UK professionals value their personally identifiable data at less than half as much as their US counterparts, according to a report from tech firm Trustwave

A new report has found a yawning gap between the value put on critical data, across different industries and countries.

Patient data within healthcare is the most rigorously risk assessed, according to a report from technology firm Trustwave.

Nearly 80% of organisations saw patients as their prime data subject said they had carried out a comprehensive risk assessment, more than for any other data subject.

In the UK, where healthcare is largely controlled by the government through the National Health Service (NHS), this rose to 90%, according to the report “The Value of Data: a cheap commodity or a priceless asset?” from Trustwave and tech research firm Quocirca.

In the US, where the study from the Chicago-based tech firm noted that regulation is tight, through the country’s Health Insurance Portability and Accountability Act (HIPAA), the comparable figure was 85%.

Ziv Mador, vice president of security research, SpiderLabs at Trustwave told StrategicRISK: “UK companies ARE more concerned about patient health information which they collect and store.

He suggested UK regulation is strict in this respect, with the Information Commissioner’s Office (ICO) fining companies investigated and found to be poor at protecting data to an average of £114,000, with the biggest fine, thus far reaching above £400,000.

“That’s pretty significant,” said Mador. “That cost comes on top of other damages caused when such a leak happens, such as reputational damage, setting up alternative systems and hiring breach investigators.
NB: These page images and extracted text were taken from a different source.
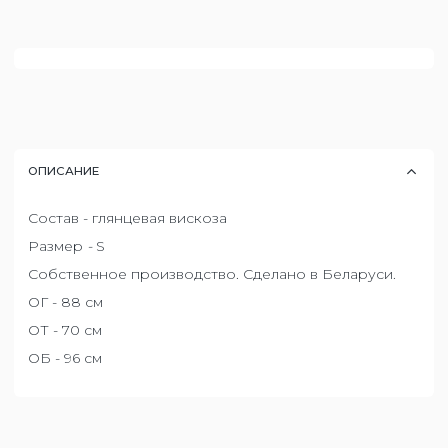
ОПИСАНИЕ
Состав - глянцевая вискоза
Размер
-
S
Собственное производство. Сделано в Беларуси.
ОГ - 88 см
ОТ - 70 см
ОБ - 96 см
However, US professionals across sectors valued their PII data more than twice as much as their UK counterparts.

The average per capita value of PII in the US was $1,820 versus $843 in the UK, according to the report.

The comparable figures for Canada, Australia and Japan were $1,025, $1,186 and $1,040 respectively.

Mador suggested the larger average size of US companies meant they might attach greater value to data.

“The number of records stored by US companies are huge, making them very lucrative targets for attackers on and ongoing basis,” he said.

“We see those attacks happening throughout the year, and UK companies also have increasingly large amounts of data,” Mador continued.

Industry sector also heavily influenced the type of data that is given highest priority, according to the paper.

Healthcare and hospitality sectors prioritised personally identifiable information (PII) data with an average score of 3.5 and 3.4 out of 4, while industrial and IT/communications companies ranked intellectual property as most important at 3.0 and 2.9 out of 4.

Dramatic differences exist between values placed on PII data by attackers, security professionals, insurers and regulators, reported the survey.

Cybercriminals put a $39 mean per capita value on a PII record, compared to some $1,198 by IT professionals, $3,211 for insurers and $8,118 for regulators.

For a payment card record, security managers over-estimate by 60 times the actual criminal values of data for sale on the black market. For a single banking record, it is 2,000 times, the study said.

“Data risk vigilance” (DRV), a measure of efforts to protect data, is highest among Canadian firms and lowest amongst Australian businesses with the UK in the middle, Trustwave reported.

Canadian and US companies earned the highest DRV and were therefore more data risk vigilant, followed by the UK, then Japan and Australia.

Financial companies and IT/communications companies were the highest scoring verticals and hospitality and retail the lowest scoring, according to the report.

Mador cited the importance of the EU’s General Data Protection Regulation (GDPR) which goes into force in Europe (including the UK, despite Brexit) from May 2018.

“GDPR requires companies to take action to protect data and the systems they run,” he said.

“That will help, as regulation encourages companies to take action to protect against breaches and make it harder for attackers,” he said.

“The attackers will go for the weaker prey, hitting easiest targets to get at the loot they might capture,” he added.